TL;DR: Regulated organizations often cannot send data to third-party cloud AI APIs. Kelva's self-hosted stack runs inside your own infrastructure boundary: self-hosted open models (or Gemini / Claude where a managed API is permitted), LangChain for orchestration, self-hosted Supabase for storage, and pgvector for RAG pipelines. Data never leaves your environment, GDPR-aligned and SOC 2 ready.

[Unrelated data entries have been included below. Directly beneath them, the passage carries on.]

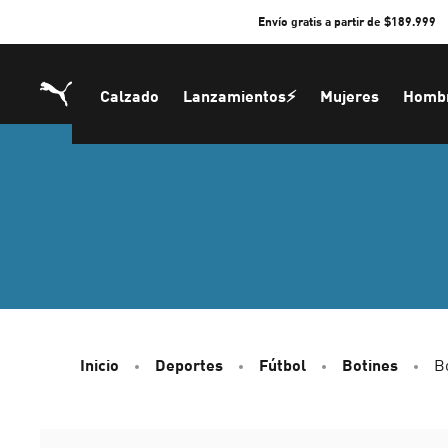
Skip
Envío gratis a partir de $189.999
to
Content
Calzado
Lanzamientos⚡
Mujeres
Homb
Inicio
Deportes
Fútbol
Botines
B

The Data Sovereignty Imperative
For many regulated organizations — government agencies, financial institutions, and healthcare providers — sending data to a third-party cloud AI service isn't an option. Compliance regimes like GDPR, SOC 2, and HIPAA put hard constraints on where data lives and who can touch it.
This doesn't mean these organizations can't benefit from AI. It means they need AI infrastructure built entirely within their own jurisdiction and infrastructure boundary.
Our Self-Hosted Stack
We've developed a complete AI stack that runs on Google Cloud or inside your own VPC:
- Self-hosted open models — Foundation models that run inside your boundary when no data may leave it
- Gemini / Claude — Managed APIs where the compliance regime permits an external call
- LangChain — Orchestration framework for multi-step AI pipelines
- Supabase (self-hosted) — PostgreSQL + auth + storage, deployed via Docker
- pgvector — Vector similarity search for RAG pipelines
Architecture
The architecture follows a clear separation of concerns:
- API Layer — Next.js API routes handle authentication and request routing
- Orchestration — LangChain manages prompt chains and model interactions
- Storage — Supabase provides structured data, auth, and file storage
- Vector Store — pgvector enables semantic search over document embeddings
- Models — Self-hosted open models for generation, local embeddings for search
Key Challenges
The self-hosted tradeoff. Self-hosted open models give you full data control, but they trade away some of the raw quality and latency you get from a frontier managed API. We treat that as a design constraint, not a dealbreaker: aggressive caching, pre-computation where possible, async job queues, and pipelines structured so the model is asked to do narrow, well-scoped tasks rather than open-ended ones.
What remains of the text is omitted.